__Information provided__:
· · ·

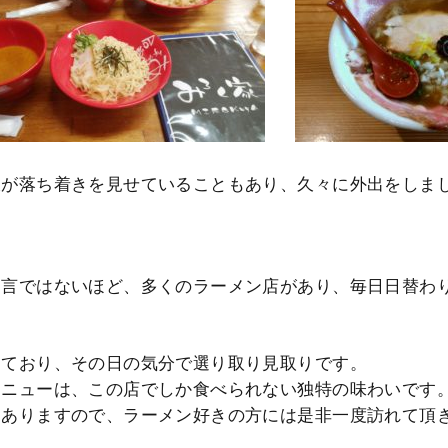
大が落ち着きを見せていることもあり、久々に外出をしま
」
過言ではないほど、多くのラーメン店があり、毎日日替わ
っており、その日の気分で選り取り見取りです。
メニューは、この店でしか食べられない独特の味わいです
もありますので、ラーメン好きの方には是非一度訪れて頂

· · ·

__Work required__: Find "メニューは、この店でしか食べられない独特の味わいです" in the records. Copy its line and every line after it, exactly, through the last one.

__Finished task__:
メニューは、この店でしか食べられない独特の味わいです
もありますので、ラーメン好きの方には是非一度訪れて頂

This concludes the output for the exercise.